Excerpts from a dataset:
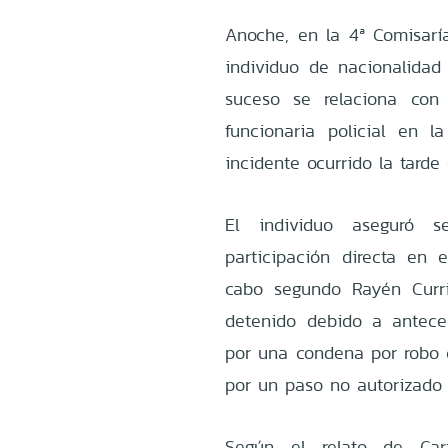
Anoche, en la 4ª Comisarí
individuo de nacionalidad
suceso se relaciona con
funcionaria policial en l
incidente ocurrido la tarde
El individuo aseguró s
participación directa en
cabo segundo Rayén Curri
detenido debido a antece
por una condena por robo c
por un paso no autorizado
Según el relato de Car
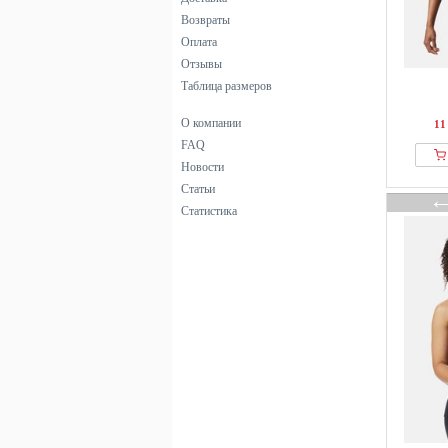
Возвраты
Оплата
Отзывы
Таблица размеров
О компании
11
FAQ
Новости
Статьи
Статистика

▸ **Task details**: From the records, copy every line that has the string "individuo" in it.

▸ **Reply to the task**:
individuo de nacionalidad
El individuo aseguró s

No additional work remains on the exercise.